TEMPO.CO, Jakarta - Pekerja Harian Lepas (PHL) Divisi Profesi dan Pengamanan Polri, Ariyanto, mengatakan Ferdy Sambo memiliki sifat temperamen atau pemarah.
Hal ini diungkapkan Ariyanto saat menjadi saksi di sidang perintangan penyidikan kasus pembunuhan berencana Nofriansyah Yosua Hutabarat atau Brigadir Yosua, Irfan Widyanto, di Pengadilan Negeri Jakarta Selatan, Kamis, 10 November 2022.
Awalnya, tim penasihat hukum Irfan Widyanto menanyakan latar belakang pekerjaannya sebagai PHL untuk membantu Ferdy Sambo.
“Bekerja sebagai PHL Propam Polri kurang lebih dua tahun,” kata salah satu tim penasihat hukum Irfan.
“Iya sudah dua tahun,” kata Ariyanto.
Baca juga: Anak Buah Ferdy Sambo Antarkan DVR CCTV dari Irfan Widyanto ke Chuck Putranto
Namun Ariyanto telah bekerja dengan Ferdy Sambo selama enam tahun sejak mantan Kepala Divisi Propam Polri itu menjabat Komisaris Besar.
“Saya menjadi PHL beliau saat beliau masih berpangkat Kombes, kurang lebih kenal 5-6 tahun,” kata Ariyanto.

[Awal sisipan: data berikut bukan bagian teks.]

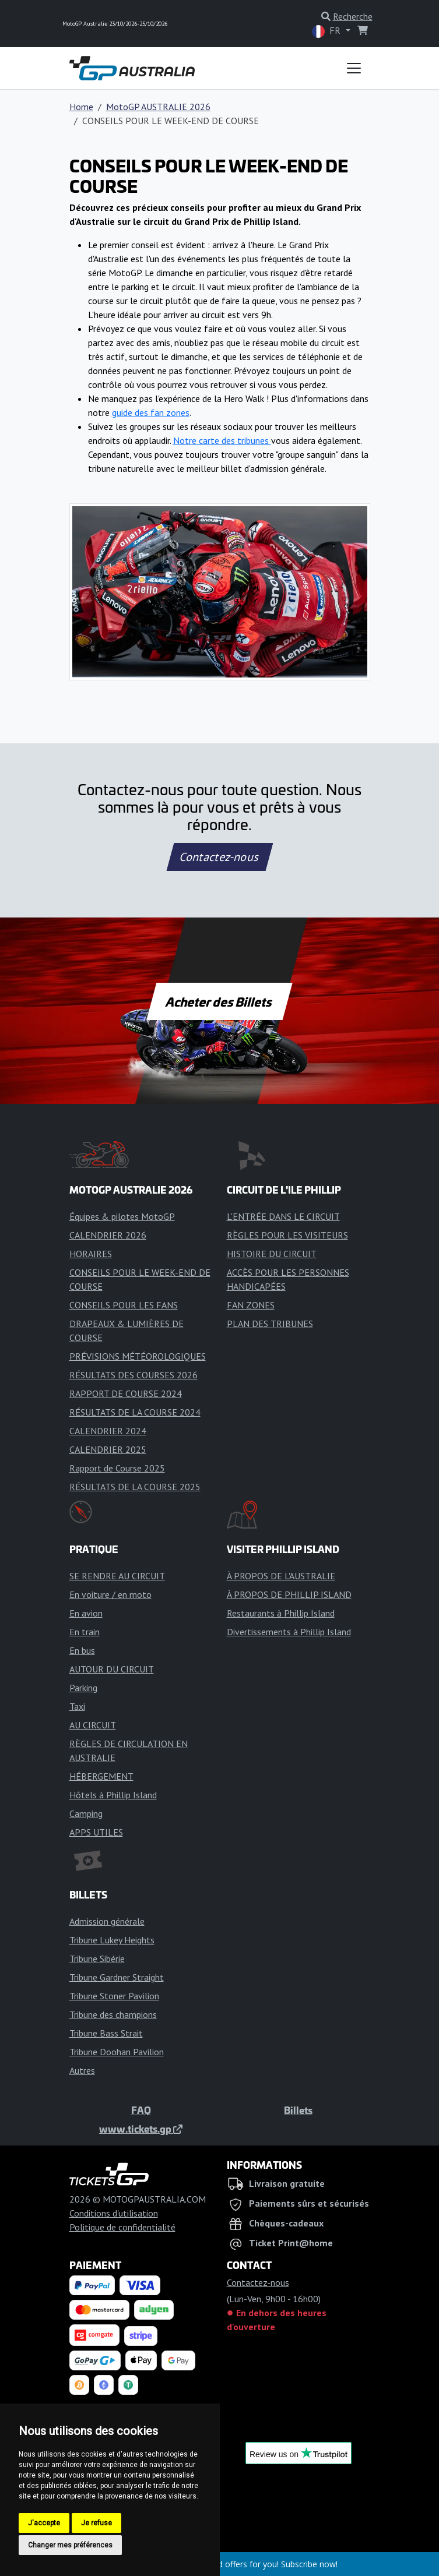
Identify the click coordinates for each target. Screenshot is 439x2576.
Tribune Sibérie (97, 1958)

Cukup lama mengenalnya, Ariyanto mengatakan bosnya tersebut memiliki sifat temperamen apabila anak buahnya melakukan kesalahan.
“Selama bekerja 5 tahun tidak pernah ditegur, tidak pernah ada kesalahan. Sempurna pekerjaan saksi?” tanya penasihat hukum.
“Kalau masalah pekerjaan yang tidak sesuai pasti dimarahin” kata Ariyanto.
“Temperamen berarti?” tanya jaksa.
“Iya,” jawab Ariyanto.
Dalam kesaksian sebelumnya, Ariyanto mengaku dirinya mengantarkan DVR CCTV TKP Pembunuhan Nofriansyah Yosua Hutabarat atas perintah terdakwa Chuck Putranto.
Ariyanto mengatakan ia diperintah Chuck Putranto untuk mengambil CCTV dari Irfan Widyanto setelah DVR CCTV diganti. Ia mengatakan mengendarai motor dari rumah pribadi Ferdy Sambo di Jalan Saguling 3 menuju rumah dinas di Kompleks Polri Duren Tiga.
“Saya tidak tanya itu CCTV apa, cuma beluau bilang nanti dari Pak Irfan ada CCTV yang mau diterima,” kata Ariyanto saat menjadi saksi di sidang obstruction of justice Hendra Kurniawan dan Agus Nurpatria di Pengadilan Negeri Jakarta Selatan, Kamis, 10 November 2022.
Ariyanto mengatakan ia tidak mengetahui kejadian 8 Juli atau pembunuhan Brigadir Yosua.
Setibanya di pos satpam Kompleks Polri Duren Tiga, ia langsung bertemu Irfan Widyanto. Di sana Irfan memberinya bungkusan kantong plastik hitam yang dilakban.
“Setelah menerima saya langsung ke Saguling bertemu dengan Pak Chuck, ‘Pak ini titipan CCTV dari Pak Irfan’,” kata Ariyanto.
Ia mengatakan Chuck langsung menyuruhnya meletakkan bungkusan itu ke bagasi mobil belakang yang terparkir di depan luar rumah pribadi Ferdy Sambo. Mobil Chuck terparkir sekitar 300 meter di bawah pohon.
Ariyanto mengaku menjadi PHL Divisi Propam sejak dua tahun lalu setelah sebelumnya di Bareskrim. Ia mengatakan dipindahkan ke Divisi Propam Polri oleh Ferdy Sambo.
“Saya digaji oleh pribadi beliau (Ferdy Sambo) dan sehari-hari kerja di kantor Divisi Propam,” kata dia.
Ariyanto adalah satu-satunya saksi yang hadir dalam sidang terdakwa Hendra Kurniawan dan Agus Nur Patria. Adapun tiga saksi yang tidak hadir adalah Ketua RT di kompleks rumah dinas Ferdy Sambo, Seno Sukarto, anggota Propam Polri Radite Hernawa, dan anggota Propam Polri bernama Agus.